The Lipnice Bible is a Latin biblical manuscript written in the first half of the 15th century in Bohemia. It was partially finished in May 1421 "in Lypnicz", very likely in Lipnice nad Sázavou. It is currently part of the collections of the Museum of the Bible in Washington, D.C.

==Description and history==
The Lipnice Bible is written on parchment and contains 431 folios. The codex is not a mere Bible but contains a number of added texts. The decoration of the manuscript was carried out in three different phases as the codex was forced to change its location. Thus, it is a precious witness to a restless period of the Hussite Wars. The only figural illumination in the Lipnice Bible shows God as the Creator at the beginning of the book of Genesis.

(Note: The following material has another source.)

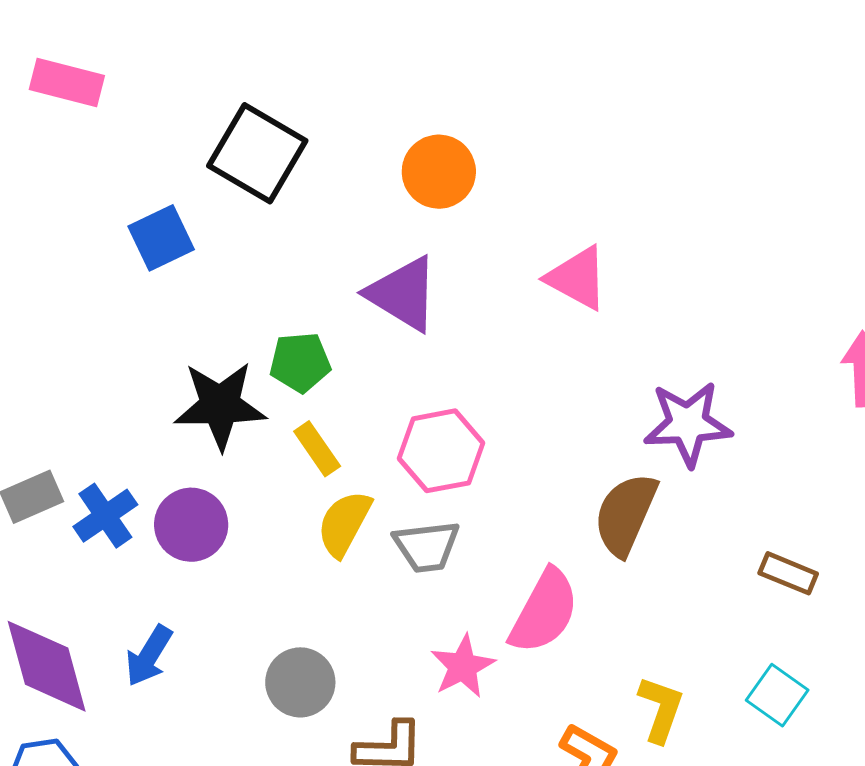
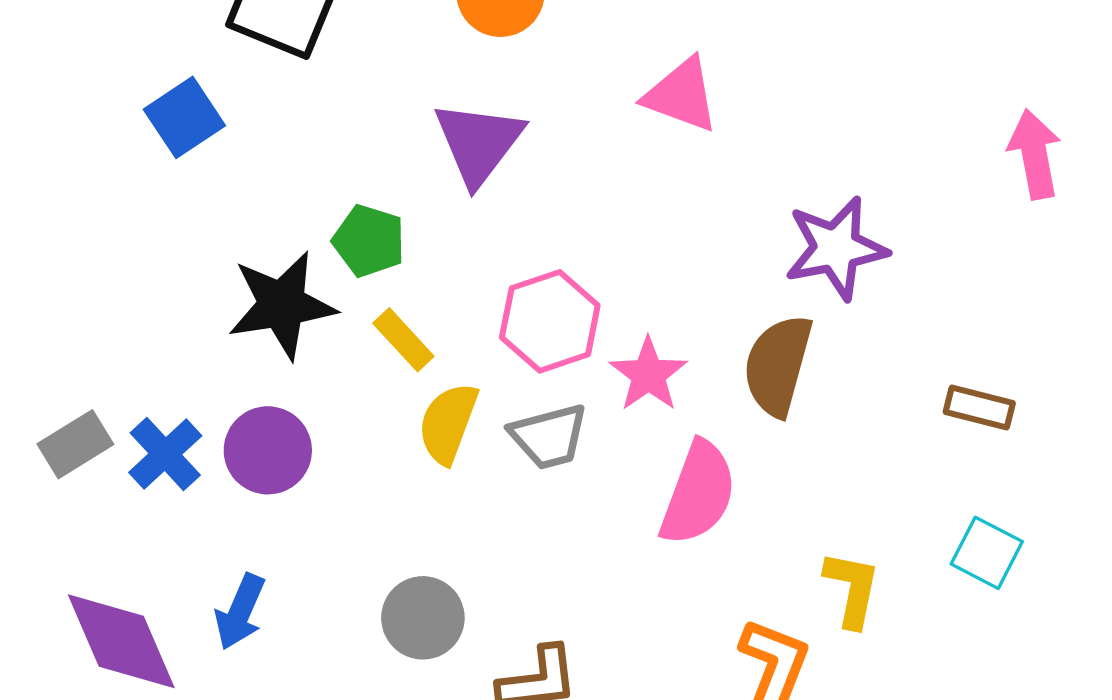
purple triangle: (403, 294) -> (479, 143), turned 44
green pentagon: (300, 362) -> (369, 241), turned 30
pink star: (463, 666) -> (648, 375), moved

Nothing is known about the first owner of the Lipnice Bible. Only his name, Mathias of Roudnice (Mathias de Rudnicze), is mentioned in the codex. Very likely he was a wealthy priest or a member of a religious community or a university who was interested in the religious disputes of his time (see the Bohemian Reformation). The place of his origin could have been Roudnice nad Labem, a town owned by the Archbishops of Prague where an important Augustinian monastery was located. Nevertheless, no evidence for the connection between the Lipnice Bible and the Augustinian Canons in Roudnice can be found.

At the end of the book of Revelation, there is a unique colophon calling the Bible “the shield of faith, with which the sons of God fight, the eye of the righteous, a stumbling block to the unbelievers”. This sentence points to a special authority that the owner attributed to the Bible.

The further history of the codex is not clear. It reappears in the 20th century in the collection of Charles William Dyson Perrins, who acquired it before 1920, but it is not known where. It changed owners several times before entering the private Green Collection in 2011, from where it was given to the Museum of the Bible. During the summer of 2021, the Lipnice Bible was exhibited in the Czech Republic.